# Button on the side of the door.



## pcbootleger (Jul 16, 2006)

I work valet and today an Audi A6 came in. I'm pretty sure it was the C5 body style. When I was standing next to the drivers door, I noticed a button on the side of the door. What is that? It looked like the car was slanted on a hill or something like that. I was going to ask the owner but he was in a hurry.


----------



## monkeytronic (Oct 5, 2009)

*FV-QR*

If you are referring to the button(s) in the driver side door jamb area at the base of the B-pillar on a C5 A6 those are usually the buttons for the trunk lid release (side profile of the car with its trunk popped about halfway) and the factory alarm ultrasonic sensor defeat switch (another side profile of the car with radio waves emanating downwards from the roof).
It goes without saying that the buttons/switches in the driver door panel are the usual complement of window switches, a door lock switch and the seat memory switches.
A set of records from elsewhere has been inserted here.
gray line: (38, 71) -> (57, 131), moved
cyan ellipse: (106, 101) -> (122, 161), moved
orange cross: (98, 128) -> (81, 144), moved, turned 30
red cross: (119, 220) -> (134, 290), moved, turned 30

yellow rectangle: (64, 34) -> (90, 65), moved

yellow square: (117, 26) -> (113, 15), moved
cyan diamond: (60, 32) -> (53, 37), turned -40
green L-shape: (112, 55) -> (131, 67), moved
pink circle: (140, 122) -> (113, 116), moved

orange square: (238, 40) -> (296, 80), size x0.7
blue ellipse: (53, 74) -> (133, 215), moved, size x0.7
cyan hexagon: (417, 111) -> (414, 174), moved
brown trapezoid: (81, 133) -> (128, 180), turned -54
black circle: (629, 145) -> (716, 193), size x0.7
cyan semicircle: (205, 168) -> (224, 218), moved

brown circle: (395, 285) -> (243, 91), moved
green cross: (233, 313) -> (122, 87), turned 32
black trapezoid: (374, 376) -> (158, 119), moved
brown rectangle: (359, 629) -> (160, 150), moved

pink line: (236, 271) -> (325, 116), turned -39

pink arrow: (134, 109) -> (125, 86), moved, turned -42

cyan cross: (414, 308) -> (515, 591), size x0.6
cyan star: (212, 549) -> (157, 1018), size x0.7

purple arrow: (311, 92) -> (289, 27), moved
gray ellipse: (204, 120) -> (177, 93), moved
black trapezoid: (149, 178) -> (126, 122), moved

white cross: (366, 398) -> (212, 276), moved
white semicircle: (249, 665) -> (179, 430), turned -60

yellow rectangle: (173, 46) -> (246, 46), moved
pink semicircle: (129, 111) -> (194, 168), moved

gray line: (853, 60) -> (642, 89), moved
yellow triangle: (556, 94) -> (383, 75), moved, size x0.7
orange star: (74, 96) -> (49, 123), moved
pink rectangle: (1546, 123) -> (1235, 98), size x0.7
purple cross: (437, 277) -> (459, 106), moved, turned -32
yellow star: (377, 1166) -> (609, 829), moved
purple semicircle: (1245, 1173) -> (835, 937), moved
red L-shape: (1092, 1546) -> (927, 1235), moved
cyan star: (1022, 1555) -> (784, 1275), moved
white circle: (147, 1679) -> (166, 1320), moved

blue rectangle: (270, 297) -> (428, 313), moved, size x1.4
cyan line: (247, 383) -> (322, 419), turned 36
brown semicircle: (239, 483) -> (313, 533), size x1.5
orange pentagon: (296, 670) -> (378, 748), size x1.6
Also, the door jamb switches are mounted where they are to prevent their operation with the door closed and locked.


----------



## Johann2.7t (Feb 5, 2010)

sorry for the hi jack but where can you get the alarm switch on the door jam, my car came without one.


----------



## Snowhere (Jul 27, 2007)

*Re: (Johann2.7t)*

If it does not have the switch, my guess would be it does not have an interior motion sensor. The door switch will only turn off the interior sensor for those that may leave a pet in the car. I found out about it when I left my son in our car at the ski area parking lot. I was running my wife and baby daughter up to the lodge and left my son to start getting his boots on for the 3 minutes it was going to take to get the wife situated. When I got back, my car was beeping and my son looked very sheepish!


----------



## Rocco_crossing (Dec 19, 2002)

*Re: (Snowhere)*

Awesome, I just figured out what that other switch is. Unfortunately both of those switches are broke on mine. For now...


----------